Crise Frutífera
Publicado por admin em 09 Dez 2008 | sob: Crônicas e Comentários
Segundo Fabiana Maia, “Só sofrerão com crises financeira, corporativa, ambiental, familiar e/ou pessoal, aqueles que estiverem rigidamente apoiados no castelo de cartas das ilusões da permanência, constância e crescimento perene.”
A natureza nos ensina que depois do verão vem o outono, e que depois vem o inverno. Além do planeta Terra, as galáxias também são regidas por ciclos. Eras de expansão e eras de retração.
Ao escutar o radialista anunciando com espanto e indignação as demissões em massa e a falência de instituições financeiras que pareciam mais sólidas que as pirâmides do Egito, me flagro com o seguinte questionamento: por que será que alimentamos a ilusão de que viveríamos eternamente o crescimento econômico na aldeia global, como se houvesse apenas um eterno verão?

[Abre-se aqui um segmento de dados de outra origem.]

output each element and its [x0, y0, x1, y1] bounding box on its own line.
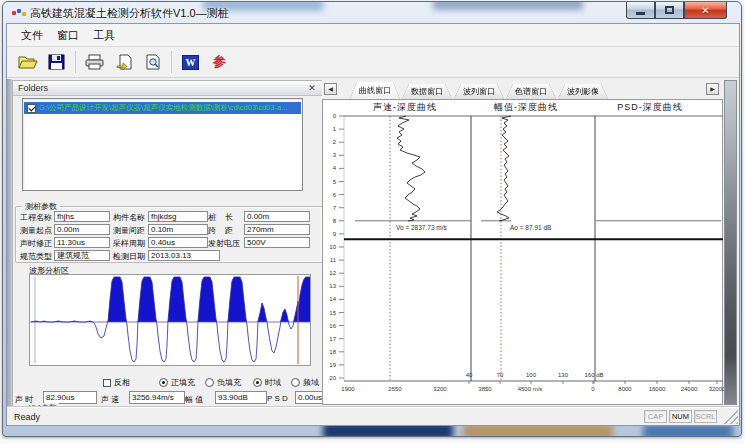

Ignoramos todas as pistas absurdamente evidentes do estágio de retração da economia norte-americana nos últimos anos, apegados ao sonho de aumentarmos ainda mais nosso consumo no ano que vem.
Mas nem todos se lamentam, pois os ambientalistas comemoram a tal ”Crise”, na esperança de assim darmos uma trégua ao ofegante planeta. Ora, então há os comemoram a crise financeira internacional
Frente às situações de pressão, estresse e crise, a questão central para não sucumbir, como sempre, é atitudinal.
Por que sofremos tanto com a retração econômica que nosso sistema vive? Medo, insegurança, pânico, incerteza em relação ao futuro, ceticismo, pessimismo generalizado que contaminam até os mais otimistas.
É tempo de reduzir o consumo, de nos voltarmos para o essencial. Mas gastamos tanta energia em desespero, assustados, comentando e ouvindo o dia inteiro noticias sobre a crise que a sensação predominante é de paralisia.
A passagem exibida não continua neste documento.